New stock investors, or potential ones, can sometimes get scared away by all the buzzwords that are thrown around by analysts and experts. The more you read and delve into learning how to buy stock and grow your money for retirement, the more apt you are to run into things that might totally confuse you.
Let me show you an example of what I mean from last week before Apple (AAPL) announced its earnings. Now Apple is one of the most followed and talked about companies on the planet and earnings time is met with much anticipation not only from shareholders but by the whole technology industry. Apple has changed (improved?) our lives with their products and A LOT of people are interested in their every move.
You have to live under a rock to not know that Apple stock has done very well over the last handful of years and a lot of people now own the stock. The only question is though, will they continue to beat their earnings estimates and will the stock continue to go up? There are all sorts of opinions about this but most stock analysts have a buy rating on the stock and most think it will go significantly higher. But for it to do that, every earnings announcement needs to be great and thus the anticipation and hoopla.
My investment strategy is pretty much one of buying and holding stocks that I think are good until I decide it is time to sell. Not much fancy stuff from me like shorting, using call options, puts, put spreads, bull put spreads and all the other stuff you might see in articles like this one or this one that came out right before Apple’s earnings. Those articles can make your head spin!

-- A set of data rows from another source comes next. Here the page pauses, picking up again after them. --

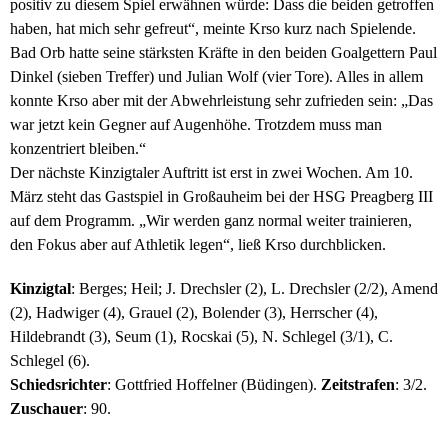
positiv zu diesem Spiel erwähnen würde: Dass die beiden getroffen
haben, hat mich sehr gefreut“, meinte Krso kurz nach Spielende.
Bad Orb hatte seine stärksten Kräfte in den beiden Goalgettern Paul
Dinkel (sieben Treffer) und Julian Wolf (vier Tore). Alles in allem
konnte Krso aber mit der Abwehrleistung sehr zufrieden sein: „Das
war jetzt kein Gegner auf Augenhöhe. Trotzdem muss man
konzentriert bleiben.“
Der nächste Kinzigtaler Auftritt ist erst in zwei Wochen. Am 10.
März steht das Gastspiel in Großauheim bei der HSG Preagberg III
auf dem Programm. „Wir werden ganz normal weiter trainieren,
den Fokus aber auf Athletik legen“, ließ Krso durchblicken.
Kinzigtal
: Berges; Heil; J. Drechsler (2), L. Drechsler (2/2), Amend
(2), Hadwiger (4), Grauel (2), Bolender (3), Herrscher (4),
Hildebrandt (3), Seum (1), Rocskai (5), N. Schlegel (3/1), C.
Schlegel (6).
Schiedsrichter
: Gottfried Hoffelner (Büdingen).
Zeitstrafen
: 3/2.
Zuschauer
: 90.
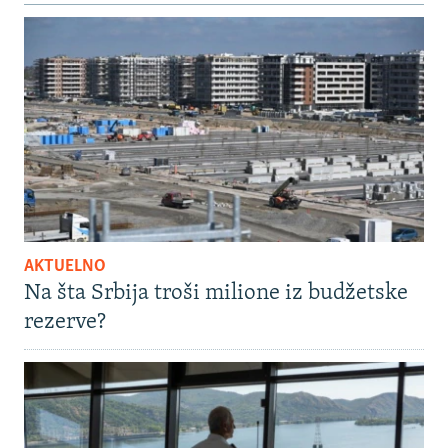
AKTUELNO
Na šta Srbija troši milione iz budžetske
rezerve?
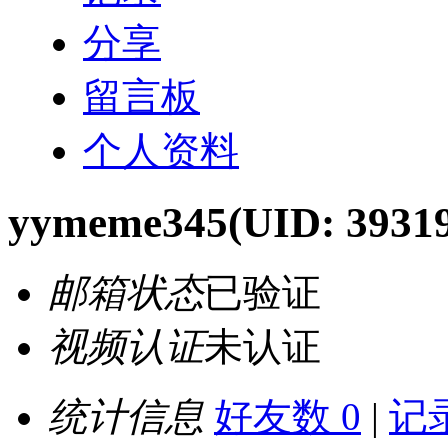
分享
留言板
个人资料
yymeme345
(UID: 3931
邮箱状态
已验证
视频认证
未认证
统计信息
好友数 0
|
记录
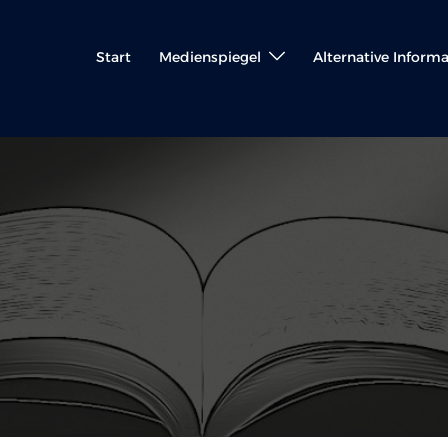
Start
Medienspiegel
Alternative Inform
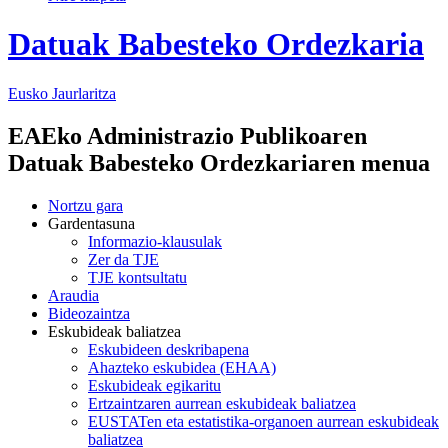
Datuak Babesteko Ordezkaria
Eusko Jaurlaritza
EAEko Administrazio Publikoaren
Datuak Babesteko Ordezkariaren menua
Nortzu gara
Gardentasuna
Informazio-klausulak
Zer da TJE
TJE kontsultatu
Araudia
Bideozaintza
Eskubideak baliatzea
Eskubideen deskribapena
Ahazteko eskubidea (EHAA)
Eskubideak egikaritu
Ertzaintzaren aurrean eskubideak baliatzea
EUSTATen eta estatistika-organoen aurrean eskubideak
baliatzea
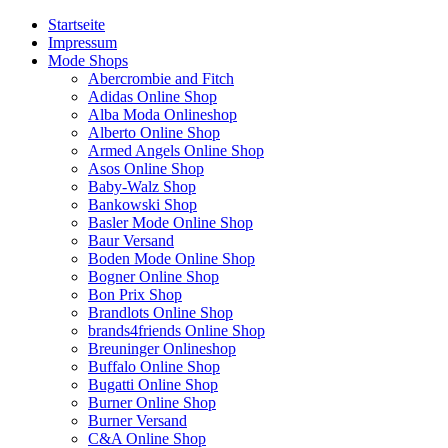
Startseite
Impressum
Mode Shops
Abercrombie and Fitch
Adidas Online Shop
Alba Moda Onlineshop
Alberto Online Shop
Armed Angels Online Shop
Asos Online Shop
Baby-Walz Shop
Bankowski Shop
Basler Mode Online Shop
Baur Versand
Boden Mode Online Shop
Bogner Online Shop
Bon Prix Shop
Brandlots Online Shop
brands4friends Online Shop
Breuninger Onlineshop
Buffalo Online Shop
Bugatti Online Shop
Burner Online Shop
Burner Versand
C&A Online Shop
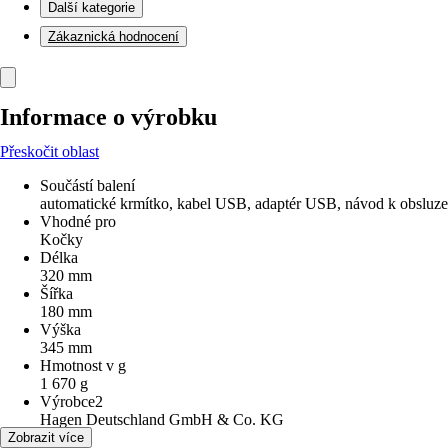
Další kategorie
Zákaznická hodnocení
Informace o výrobku
Přeskočit oblast
Součástí balení
automatické krmítko, kabel USB, adaptér USB, návod k obsluze
Vhodné pro
Kočky
Délka
320 mm
Šířka
180 mm
Výška
345 mm
Hmotnost v g
1 670 g
Výrobce2
Hagen Deutschland GmbH & Co. KG
Materiál
Zobrazit více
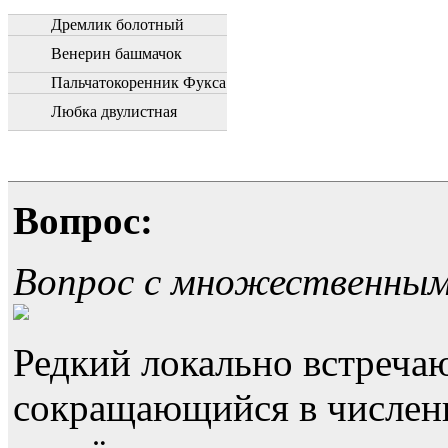
Дремлик болотный
Венерин башмачок
Пальчатокоренник Фукса
Любка двулистная
Вопрос:
Вопрос с множественны
Редкий локально встреча
сокращающийся в численн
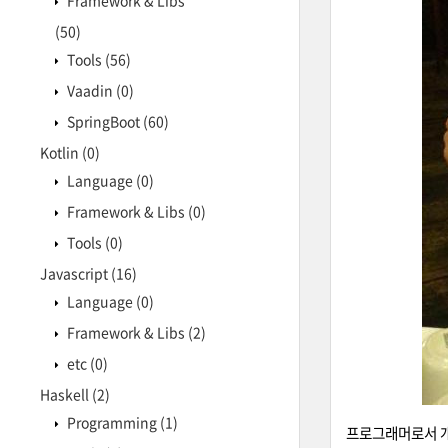
Framework & Libs
(50)
Tools
(56)
Vaadin
(0)
SpringBoot
(60)
Kotlin
(0)
Language
(0)
Framework & Libs
(0)
Tools
(0)
Javascript
(16)
Language
(0)
Framework & Libs
(2)
etc
(0)
Haskell
(2)
Programming
(1)
프로그래머로서 개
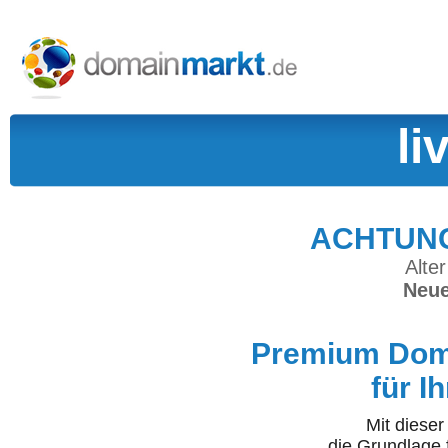
li
ACHTUNG:
Alter
Neue
Premium Doma
für I
Mit diese
die Grundlage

Buying stocks and making money over the long haul is easy at its core: buy stocks you think will do well and sell them at a higher price than the price you paid. You don’t need to get involved (or even learn) all the different things like the ones mentioned in those two articles. You don’t need to try to time the market. You don’t need to figure out whether a stock typically goes up or down after earnings. You don’t need to “protect yourself” right before or after earnings or at any other time. You don’t need to do anything other than to always try to pick winning companies and that is hard enough in itself.
Admittedly there is more hype about Apple stock than any other stock and so there is more news and articles detailing all the different strategies you might have. However, for most investors, trying to do what those articles and ones like it describe is just silly. There is no need to be confused and intimidated by all those fancy stock terms and thinking you should be doing those things will probably only get you in trouble. Those strategies are for investors who have been around a while and know what they are doing. I mean, REALLY know what they are doing.

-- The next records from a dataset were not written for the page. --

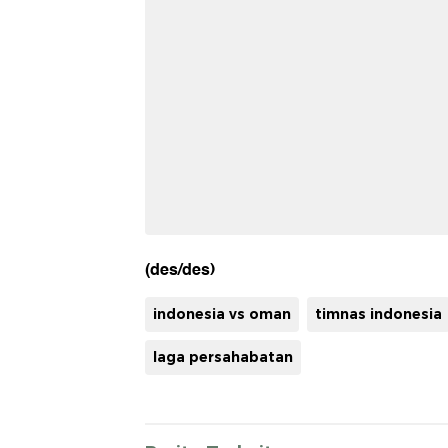
(des/des)
indonesia vs oman
timnas indonesia
laga persahabatan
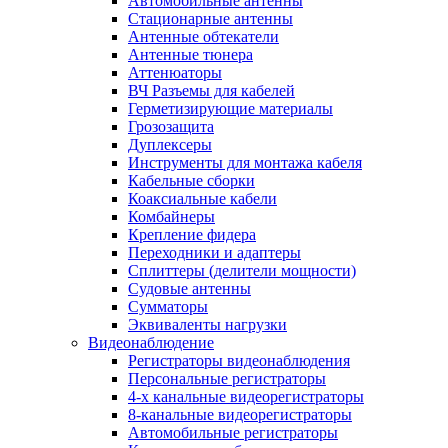
Автомобильные антенны
Стационарные антенны
Антенные обтекатели
Антенные тюнера
Аттенюаторы
ВЧ Разъемы для кабелей
Герметизирующие материалы
Грозозащита
Дуплексеры
Инструменты для монтажа кабеля
Кабельные сборки
Коаксиальные кабели
Комбайнеры
Крепление фидера
Переходники и адаптеры
Сплиттеры (делители мощности)
Судовые антенны
Сумматоры
Эквиваленты нагрузки
Видеонаблюдение
Регистраторы видеонаблюдения
Персональные регистраторы
4-х канальные видеорегистраторы
8-канальные видеорегистраторы
Автомобильные регистраторы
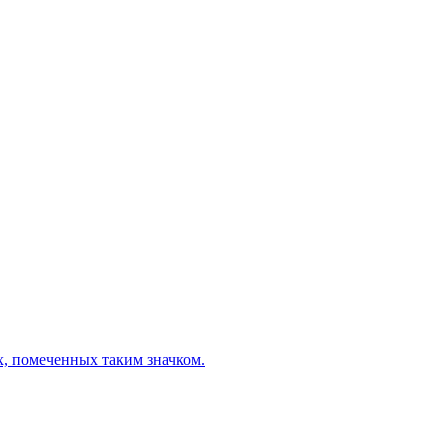
х, помеченных таким значком.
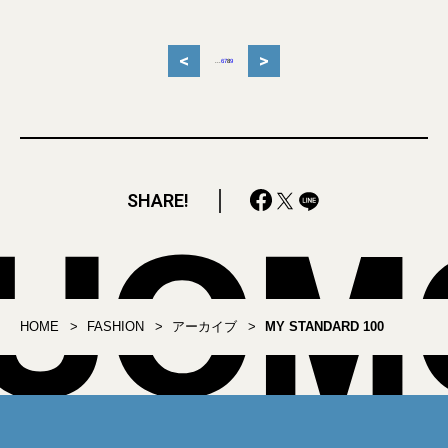
<
>
...
6
7
8
9
SHARE!
HOME
FASHION
アーカイブ
MY STANDARD 100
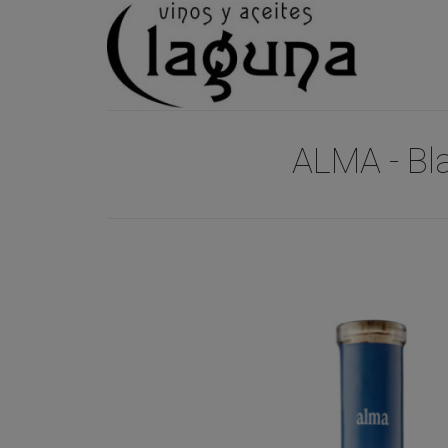
ALMA - Bla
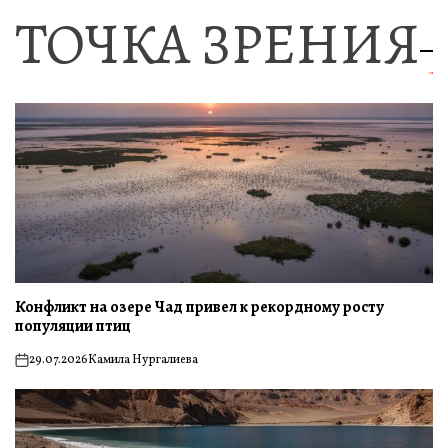
ТОЧКА ЗРЕНИЯ
Конфликт на озере Чад привел к рекордному росту
популяции птиц
29.07.2026
Камила Нургалиева
on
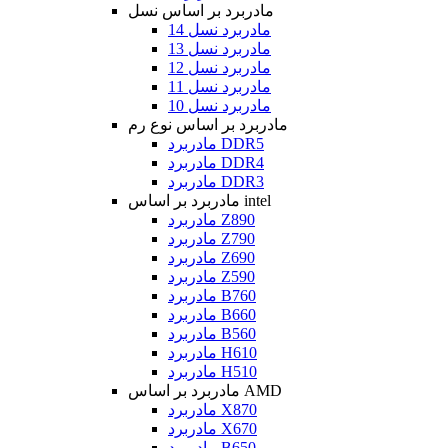
مادربرد بر اساس نسل
مادربرد نسل 14
مادربرد نسل 13
مادربرد نسل 12
مادربرد نسل 11
مادربرد نسل 10
مادربرد بر اساس نوع رم
مادربرد DDR5
مادربرد DDR4
مادربرد DDR3
مادربرد بر اساس intel
مادربرد Z890
مادربرد Z790
مادربرد Z690
مادربرد Z590
مادربرد B760
مادربرد B660
مادربرد B560
مادربرد H610
مادربرد H510
مادربرد بر اساس AMD
مادربرد X870
مادربرد X670
مادربرد B650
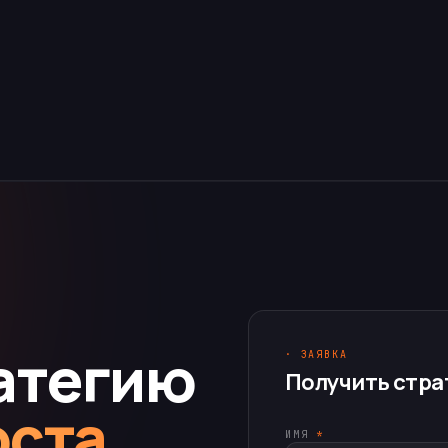
атегию
· ЗАЯВКА
Получить стра
оста
ИМЯ
*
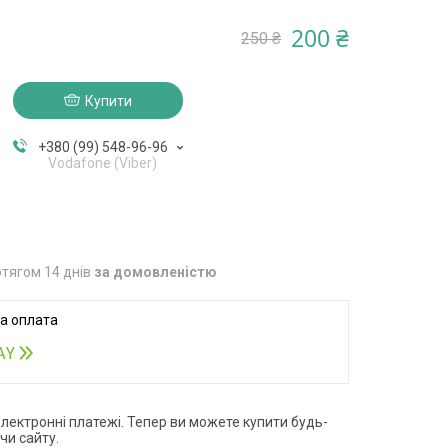
200 ₴
250 ₴
Купити
+380 (99) 548-96-96
Vodafone (Viber)
тягом 14 днів
за домовленістю
електронні платежі. Тепер ви можете купити будь-
чи сайту.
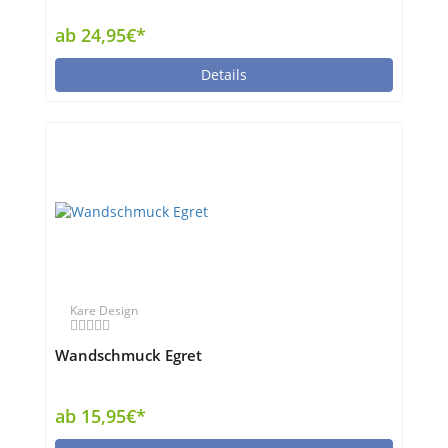
ab 24,95€*
Details
Kare Design
Wandschmuck Egret
ab 15,95€*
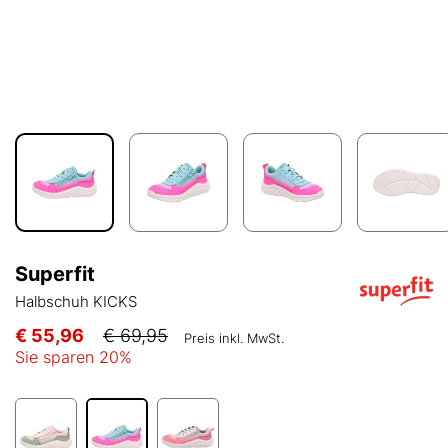
Superfit
Halbschuh KICKS
€ 55,96
€ 69,95
Preis inkl. MwSt.
Sie sparen
20
%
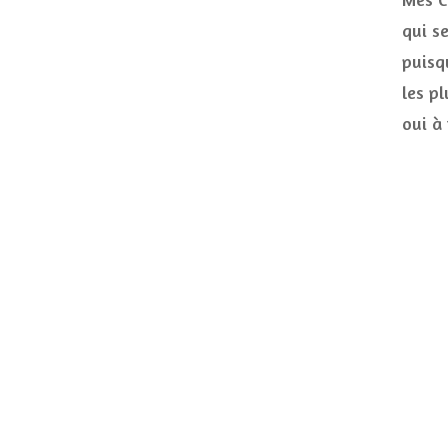
qui se
puisq
les p
oui à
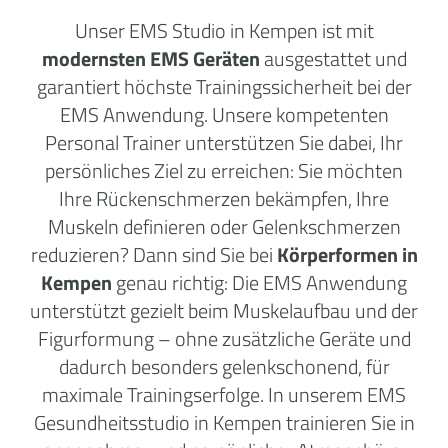
Unser EMS Studio in Kempen ist mit
modernsten EMS Geräten
ausgestattet und
garantiert höchste Trainingssicherheit bei der
EMS Anwendung. Unsere kompetenten
Personal Trainer unterstützen Sie dabei, Ihr
persönliches Ziel zu erreichen: Sie möchten
Ihre Rückenschmerzen bekämpfen, Ihre
Muskeln definieren oder Gelenkschmerzen
reduzieren? Dann sind Sie bei
Körperformen in
Kempen
genau richtig: Die EMS Anwendung
unterstützt gezielt beim Muskelaufbau und der
Figurformung – ohne zusätzliche Geräte und
dadurch besonders gelenkschonend, für
maximale Trainingserfolge. In unserem EMS
Gesundheitsstudio in Kempen trainieren Sie in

If you are like most investors, sticking with the basics is the best option in my mind and the basics are buying low and selling high. Simple as that. I’m not saying you shouldn’t learn as much as you can and try to understand new terms and strategies because you can and should. However, you should do that AFTER you get familiar with the basics and you shouldn’t let the prospect of learning all that new terminology get in the way of you putting your first dollars in the stock market.